My friend is a real go-getter, so these posts about looking to pasta as his only hope of good are very vulnerable for him. He's part of this group of entrepreneurs I know who are just like YAY! KICKING ASS! ALL! THE! TIME! Which is awesome, but also, exhausting.

It's excruciating to admit sometimes that we are not kicking ass so much as getting our ass kicked. It's so un-American to admit defeat, ever, no matter how temporary. 

But I'm happy to report that I'm feeling better this week. I've been coming out of this depression, like I went into it, slowly, bit by bit, only noticing it every once in a while. I see it from the side and I don't want to declare some sort of victory, because maybe it's chronic. Maybe it will be a respite. But dang, I'll take it. 

So, I can talk with some authority this week about coming out of depression. Finding a map. It's not so much pulling yourself up by your bootstraps. Unfortunately, it's more mysterious than that, but I can give you a map, and you can try the path I took, if you are needing a path. It might work for you. Or it might lead you to a path that is uniquely your own. 

Looking back, here is the path I can trace: 

1. Practice RADICAL Self-Acceptance. 

Honestly, the turning point in my depression easing up was when I just totally gave up and stopped trying to do anything really. I started watching this serial-killer show about the FBI (Mindhunter on Netflix, it's amazing). 

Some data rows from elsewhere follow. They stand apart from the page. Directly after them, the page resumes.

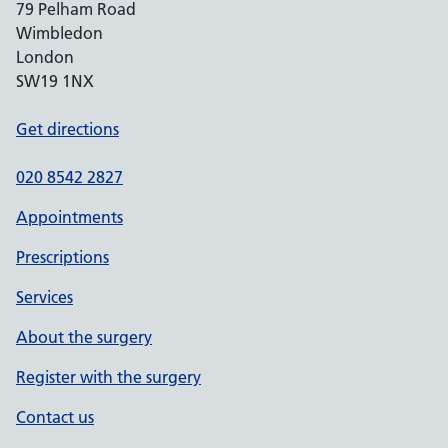
79 Pelham Road
Wimbledon
London
SW19 1NX
Get directions
020 8542 2827
Appointments
Prescriptions
Services
About the surgery
Register with the surgery
Contact us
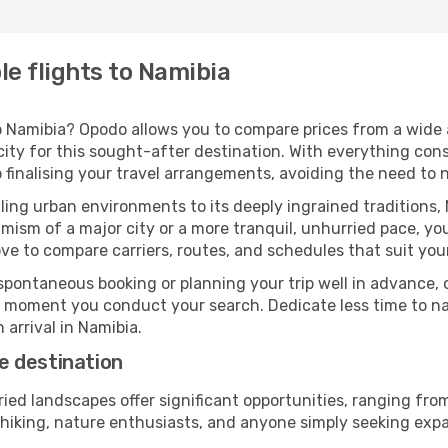
e flights to Namibia
 Namibia? Opodo allows you to compare prices from a wide ar
ity for this sought-after destination. With everything cons
 finalising your travel arrangements, avoiding the need to 
ing urban environments to its deeply ingrained traditions, 
ism of a major city or a more tranquil, unhurried pace, yo
ve to compare carriers, routes, and schedules that suit your
pontaneous booking or planning your trip well in advance,
se moment you conduct your search. Dedicate less time to n
 arrival in Namibia.
e destination
ried landscapes offer significant opportunities, ranging fr
n hiking, nature enthusiasts, and anyone simply seeking exp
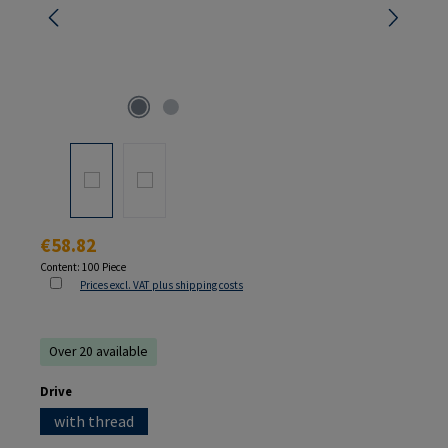
Regular price:
€58.82
Content:
100 Piece
Prices excl. VAT plus shipping costs
Over 20 available
Select
Drive
with thread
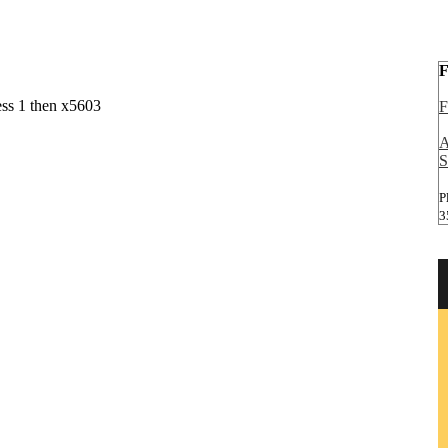
F
ess 1 then x5603
F
A
S
P
3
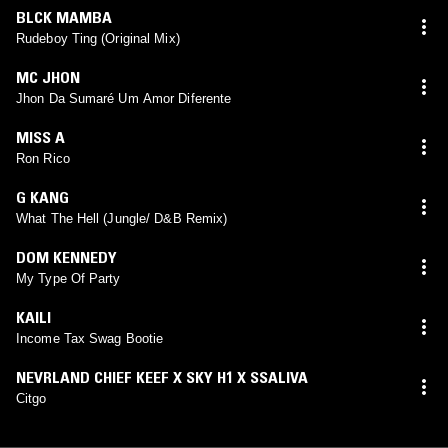
BLCK MAMBA
Rudeboy Ting (Original Mix)
MC JHON
Jhon Da Sumaré Um Amor Diferente
MISS A
Ron Rico
G KANG
What The Hell (Jungle/ D&B Remix)
DOM KENNEDY
My Type Of Party
KAILI
Income Tax Swag Bootie
NEVRLAND CHIEF KEEF X SKY H1 X SSALIVA
Citgo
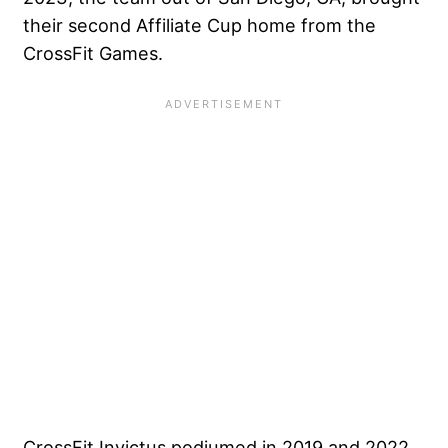
their second Affiliate Cup home from the
CrossFit Games.
CrossFit Invictus podiumed in 2019 and 2022.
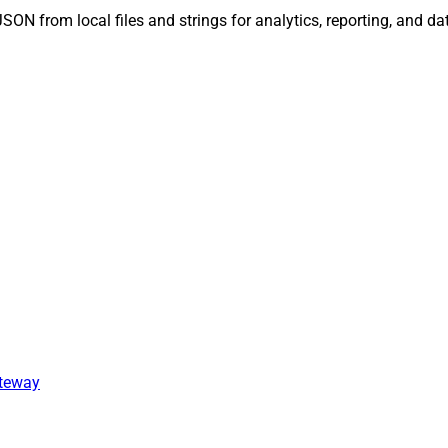
c JSON from local files and strings for analytics, reporting, and 
ateway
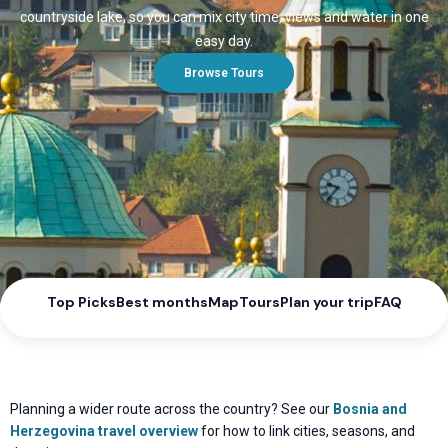
countryside lake, so you can mix city time, views and water in one
easy day.
Browse Tours
Top Picks
Best months
Map
Tours
Plan your trip
FAQ
Planning a wider route across the country? See our
Bosnia and
Herzegovina travel overview
for how to link cities, seasons, and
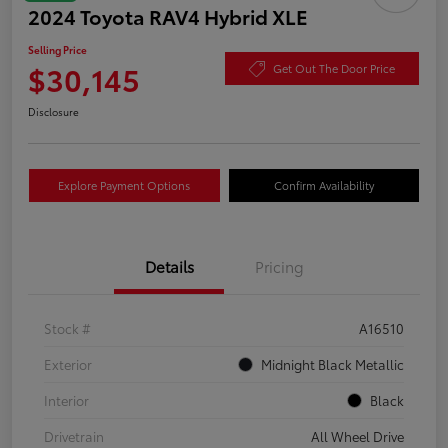
2024 Toyota RAV4 Hybrid XLE
Selling Price
$30,145
Get Out The Door Price
Disclosure
Explore Payment Options
Confirm Availability
Details
Pricing
Stock #
A16510
Exterior
Midnight Black Metallic
Interior
Black
Drivetrain
All Wheel Drive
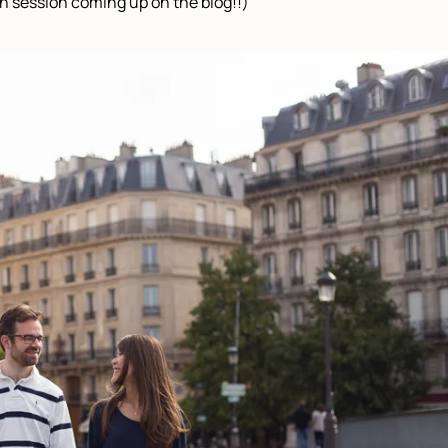
n session coming up on the blog!!)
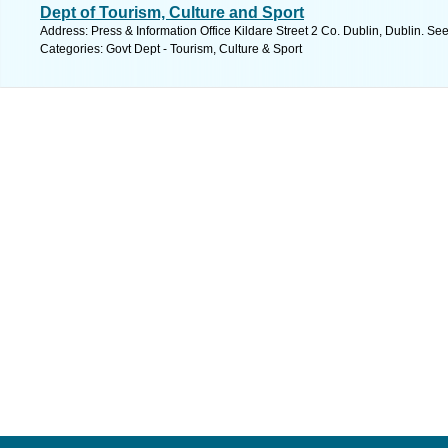
Dept of Tourism, Culture and Sport
Address: Press & Information Office Kildare Street 2 Co. Dublin, Dublin. Se
Categories: Govt Dept - Tourism, Culture & Sport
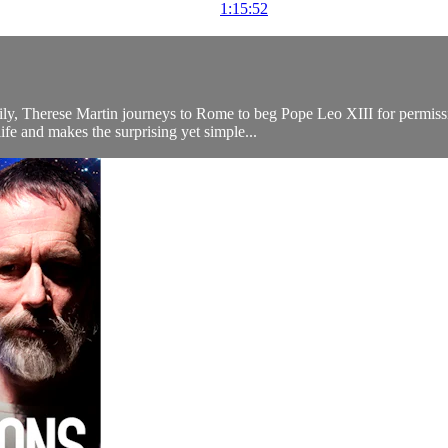
1:15:52
ly, Therese Martin journeys to Rome to beg Pope Leo XIII for permissio
ife and makes the surprising yet simple...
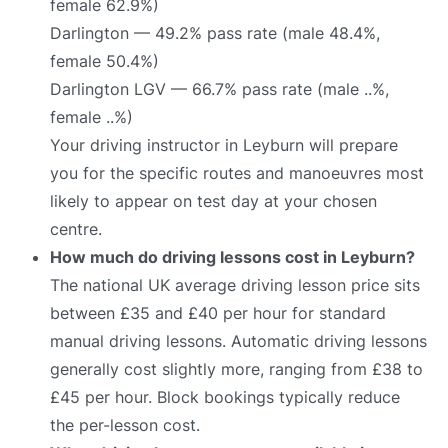
female 62.9%)
Darlington — 49.2% pass rate (male 48.4%,
female 50.4%)
Darlington LGV — 66.7% pass rate (male ..%,
female ..%)
Your driving instructor in Leyburn will prepare
you for the specific routes and manoeuvres most
likely to appear on test day at your chosen
centre.
How much do driving lessons cost in Leyburn?
The national UK average driving lesson price sits
between £35 and £40 per hour for standard
manual driving lessons. Automatic driving lessons
generally cost slightly more, ranging from £38 to
£45 per hour. Block bookings typically reduce
the per-lesson cost.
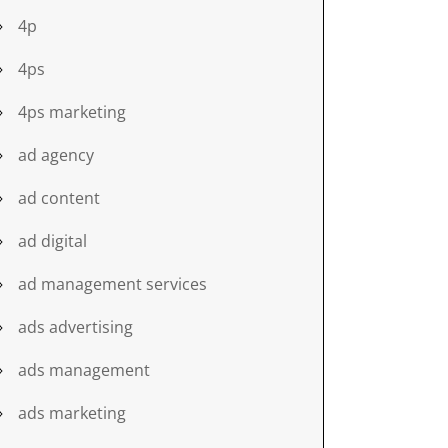
4p
4ps
4ps marketing
ad agency
ad content
ad digital
ad management services
ads advertising
ads management
ads marketing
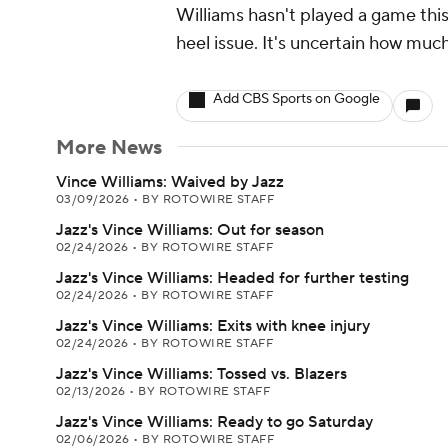
Williams hasn't played a game this
heel issue. It's uncertain how much 
Add CBS Sports on Google
More News
Vince Williams: Waived by Jazz
03/09/2026
•
BY ROTOWIRE STAFF
Jazz's Vince Williams: Out for season
02/24/2026
•
BY ROTOWIRE STAFF
Jazz's Vince Williams: Headed for further testing
02/24/2026
•
BY ROTOWIRE STAFF
Jazz's Vince Williams: Exits with knee injury
02/24/2026
•
BY ROTOWIRE STAFF
Jazz's Vince Williams: Tossed vs. Blazers
02/13/2026
•
BY ROTOWIRE STAFF
Jazz's Vince Williams: Ready to go Saturday
02/06/2026
•
BY ROTOWIRE STAFF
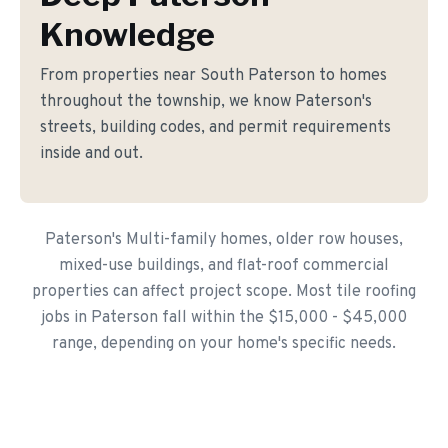
Knowledge
From properties near South Paterson to homes
throughout the township, we know Paterson's
streets, building codes, and permit requirements
inside and out.
Paterson's Multi-family homes, older row houses,
mixed-use buildings, and flat-roof commercial
properties can affect project scope. Most tile roofing
jobs in Paterson fall within the $15,000 - $45,000
range, depending on your home's specific needs.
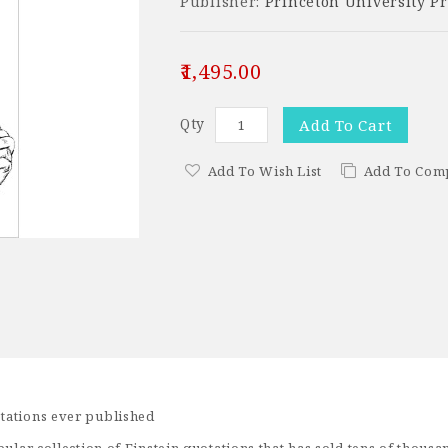
Publisher:
Princeton University Pr
₹1,495.00
Qty
Add To Cart
Add To Wish List
Add To Com
tations ever published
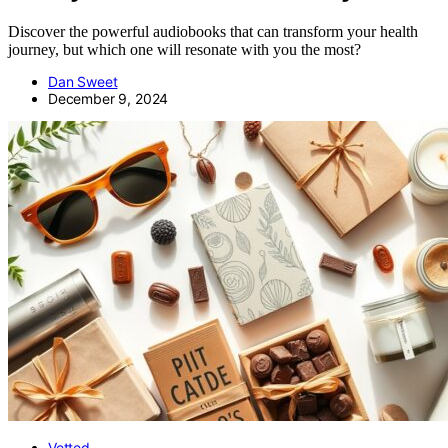
Discover the powerful audiobooks that can transform your health
journey, but which one will resonate with you the most?
Dan Sweet
December 9, 2024
Vetted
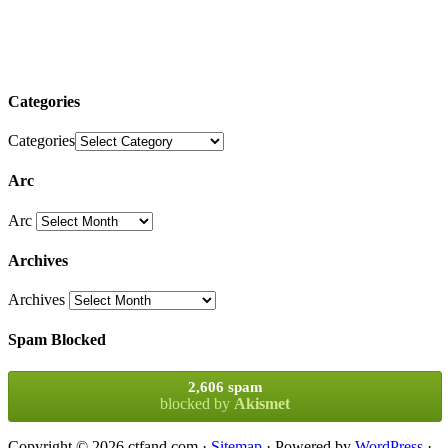
Categories
Categories
Arc
Arc
Archives
Archives
Spam Blocked
2,606 spam
blocked by
Akismet
Copyright © 2026 ctfand.com ·
Sitemap
· Powered by
WordPress
·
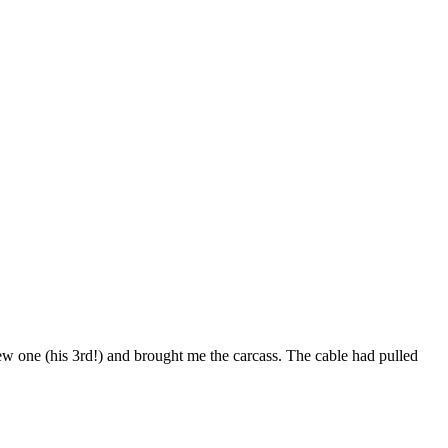
ew one (his 3rd!) and brought me the carcass. The cable had pulled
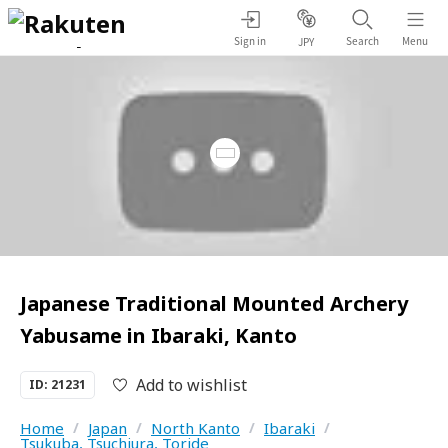
Sign in
Search
Menu
JPY
Japanese Traditional Mounted Archery
Yabusame in Ibaraki, Kanto
Add to wishlist
ID: 21231
Home
/
Japan
/
North Kanto
/
Ibaraki
/
Tsukuba, Tsuchiura, Toride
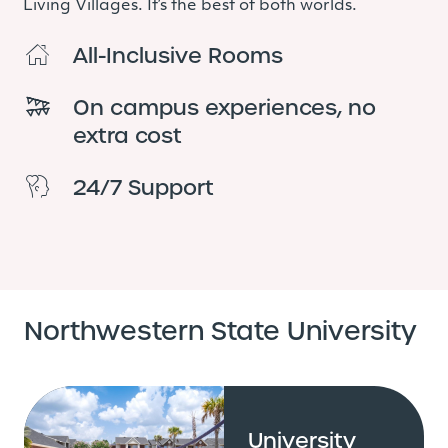
Living Villages. It’s the best of both worlds.
All-Inclusive Rooms
On campus experiences, no
extra cost
24/7 Support
Northwestern State University
University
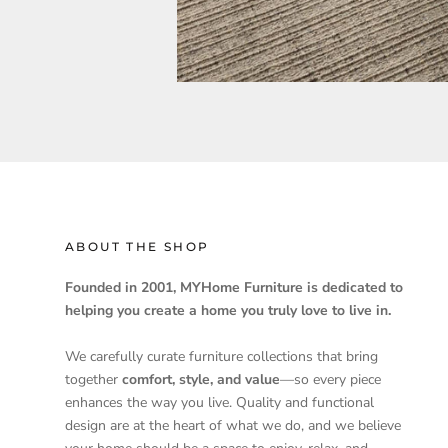
ABOUT THE SHOP
Founded in 2001, MYHome Furniture is dedicated to
helping you create a home you truly love to live in.
We carefully curate furniture collections that bring
together
comfort, style, and value
—so every piece
enhances the way you live. Quality and functional
design are at the heart of what we do, and we believe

Usually, I get up and pray and journal, and I do a little gratitude list or an anti-gratitude list and I write little things on slips of paper to put in my God Box and I read daily readers and I do yoga and listen to Lisa Nichols or Denise Duffield-Thomas or the Secret or the Law of Abraham or Tony Robbins (don't hate me) or sermons by Nathan LeRud or Joel Osteen (don't hate me) or Nadia Bolz-Weber. So much stuff. All good for me stuff. And, usually, I love it.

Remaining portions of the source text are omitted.